Homenagem à boa comida com as festas juninas

Surgidas na Europa para celebrar as colheitas do meio do ano e depois incorporadas pela Igreja Católica, as festas juninas foram trazidas ao Brasil pelos portugueses. Até hoje, reúnem as pessoas ao redor de fartas mesas, repletas de quitutes deliciosos

A festa junina chegou ao Brasil nas caravelas portuguesas que ancoraram por aqui há 510 anos. Porém, a comemoração só se tornou o animado são-joão brasileiro depois de muita influência dos diferentes povos que ajudaram a construir o país. Mistura visível na infinidade de quitutes que fazem sucesso nessa época do ano. Da tradicional pamonha, passando pelo cuscuz nordestino e pelo arroz carreteiro sulista, não faltam opções criativas para os festejos. Afinal de contas, França, Portugal e Espanha podem até ter suas festas juninas, mas é improvável que os europeus tenham tanto sabor para festejar.

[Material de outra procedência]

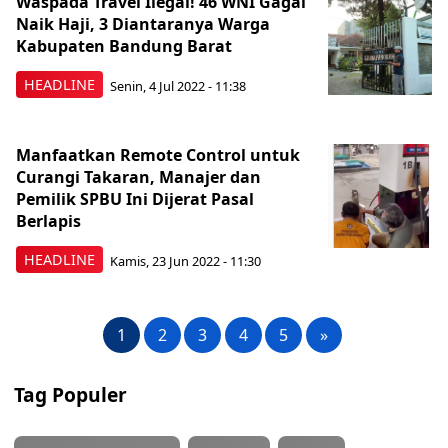
Waspada Travel Ilegal! 46 WNI Gagal
Naik Haji, 3 Diantaranya Warga
Kabupaten Bandung Barat
HEADLINE
Senin, 4 Jul 2022 - 11:38
Manfaatkan Remote Control untuk
Curangi Takaran, Manajer dan
Pemilik SPBU Ini Dijerat Pasal
Berlapis
HEADLINE
Kamis, 23 Jun 2022 - 11:30
1
2
3
4
5
»
Tag Populer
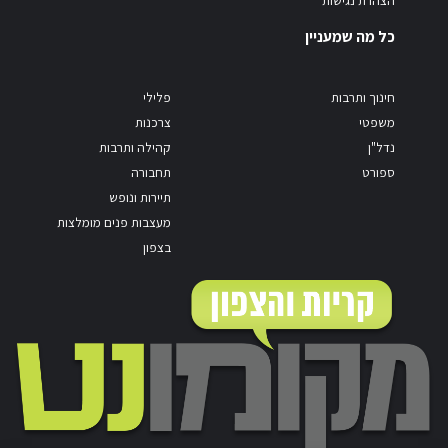
כל מה שמעניין
חינוך ותרבות
פלילי
משפטי
צרכנות
נדל"ן
קהילה ותרבות
ספורט
תחבורה
תיירות ונופש
מעצבות פנים מומלצות
בצפון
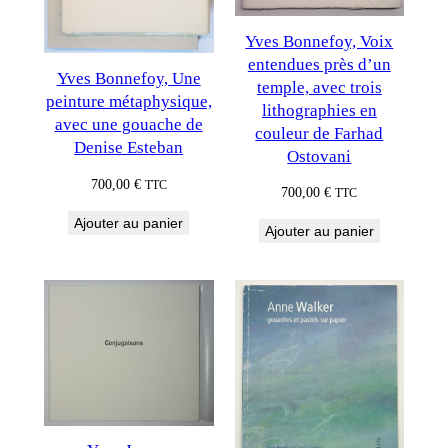
Yves Bonnefoy, Voix
entendues près d’un
Yves Bonnefoy, Une
temple, avec trois
peinture métaphysique,
lithographies en
avec une gouache de
couleur de Farhad
Denise Esteban
Ostovani
700,00
€
TTC
700,00
€
TTC
Ajouter au panier
Ajouter au panier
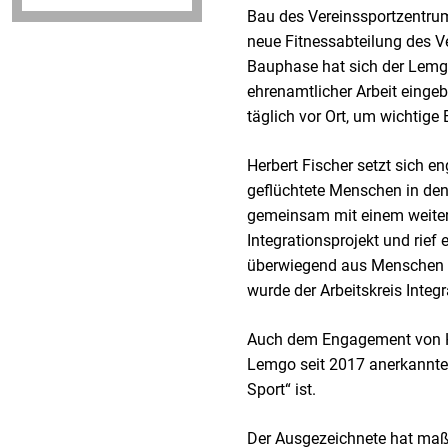
Bau des Vereinssportzentrum
neue Fitnessabteilung des Ve
Bauphase hat sich der Lemg
ehrenamtlicher Arbeit einge
täglich vor Ort, um wichtig
Herbert Fischer setzt sich e
geflüchtete Menschen in den 
gemeinsam mit einem weiter
Integrationsprojekt und rief
überwiegend aus Menschen m
wurde der Arbeitskreis Integr
Auch dem Engagement von Her
Lemgo seit 2017 anerkannter
Sport“ ist.
Der Ausgezeichnete hat maßg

Ao contrário do que muitos imaginam, as comemorações de junho não têm origem cristã. ;É uma festa pagã e muito popular, que celebra a colheita dos alimentos. Esse tipo de evento é fundamental, pois é quando as pessoas agradecem o que há de mais importante: a boa comida;, explica o professor Ricardo Maranhão, doutor em história e coordenador do Centro de Pesquisas em Gastronomia Brasileira da Universidade Anhembi, em São Paulo. Quando os padres católicos europeus decidiram incorporar a festa junina ao calendário cristão, escolheram São João porque era o santo com o dia (24 de junho) mais próximo ao solstício de verão, que, no Hemisfério Norte, ocorre em 21 de junho e era celebrado nas festas pagãs.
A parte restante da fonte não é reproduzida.